Amortised analysis is a technique for proving a combined time bound for a batch of operations on a data structure, even if some of those operations are expensive. But the traditional method of amortised analysis yields incorrect time bounds when the data structure is used persistently. Persistence allows operations to be performed on previous versions of the data structure, which prevents us from amortising expensive restructuring work. In his seminal book, Chris Okasaki showed how to extend amortised analysis to persistent usage. His method works by extending the data structure with thunks and performing the analysis with debits rather than credits. His argument, that credits are unsound for analysing persistent usage, has become folklore. In this paper, we provide a new perspective on the role of debits in Okasaki's work. First, we set up an operational semantics of call-by-value lambda calculus with thunks, and show formally that traditional amortised analysis does not work in a persistent setting. Then we show that, contrary to the folklore, credit-based amortised analysis can be sound in a persistent setting as long as credits are only stored on thunks. Finally, we provide a formal semantics for Okasaki's debit-based approach. Our paper clarifies the formal foundation of Okasaki's work and makes it accessible to a wider audience.

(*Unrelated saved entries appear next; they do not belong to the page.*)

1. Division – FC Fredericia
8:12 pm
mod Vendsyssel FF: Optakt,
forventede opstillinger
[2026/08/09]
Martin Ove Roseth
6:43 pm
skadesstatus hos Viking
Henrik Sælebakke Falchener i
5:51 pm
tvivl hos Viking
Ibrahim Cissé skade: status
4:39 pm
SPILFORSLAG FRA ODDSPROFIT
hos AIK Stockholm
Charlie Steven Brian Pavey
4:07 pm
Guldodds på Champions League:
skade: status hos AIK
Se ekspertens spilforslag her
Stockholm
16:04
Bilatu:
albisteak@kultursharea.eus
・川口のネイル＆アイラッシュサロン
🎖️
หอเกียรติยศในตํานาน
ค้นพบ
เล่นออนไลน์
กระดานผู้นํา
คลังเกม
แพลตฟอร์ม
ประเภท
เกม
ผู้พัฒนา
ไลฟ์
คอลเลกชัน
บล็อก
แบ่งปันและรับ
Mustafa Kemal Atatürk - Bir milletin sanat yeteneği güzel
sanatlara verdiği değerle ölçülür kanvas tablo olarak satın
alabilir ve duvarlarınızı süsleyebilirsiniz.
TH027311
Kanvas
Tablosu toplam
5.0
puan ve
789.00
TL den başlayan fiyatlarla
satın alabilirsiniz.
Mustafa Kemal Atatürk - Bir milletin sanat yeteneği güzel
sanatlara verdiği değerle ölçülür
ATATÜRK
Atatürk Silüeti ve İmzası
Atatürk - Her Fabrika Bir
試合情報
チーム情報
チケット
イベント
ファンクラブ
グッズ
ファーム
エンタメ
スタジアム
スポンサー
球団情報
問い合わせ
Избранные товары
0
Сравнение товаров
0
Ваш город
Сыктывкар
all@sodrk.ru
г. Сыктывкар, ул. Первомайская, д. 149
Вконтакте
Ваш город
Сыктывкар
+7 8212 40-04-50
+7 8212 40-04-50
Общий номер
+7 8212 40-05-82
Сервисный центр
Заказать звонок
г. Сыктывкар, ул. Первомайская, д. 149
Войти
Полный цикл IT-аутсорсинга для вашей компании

翻译：分摊分析是一种为数据结构上的批量操作（即使其中某些操作代价高昂）证明组合时间界限的技术。然而，当数据结构被持久化使用时，传统的分摊分析方法会产生错误的时间界限。持久化允许对数据结构的先前版本执行操作，这阻碍了我们通过分摊昂贵重构工作来优化性能。在开创性著作中，Chris Okasaki展示了如何将分摊分析扩展到持久化使用场景。其方法通过向数据结构添加惰性求值块（thunk）并改用借记（debits）而非贷记（credits）进行分析来实现。他认为贷记机制不适合持久化使用分析的论断已成为学界共识。本文为Okasaki工作中借记机制的作用提供了全新视角。首先，我们构建了包含惰性求值块的按值调用lambda演算的操作语义，并形式化证明了传统分摊分析在持久化场景下失效。随后我们证明，与学界共识相反，只要贷记仅存储在惰性求值块上，基于贷记的分摊分析在持久化场景中仍然是稳健的。最后，我们为Okasaki的借记方法提供了形式化语义。本文厘清了Okasaki工作的形式化基础，使其更易于被广泛学者理解。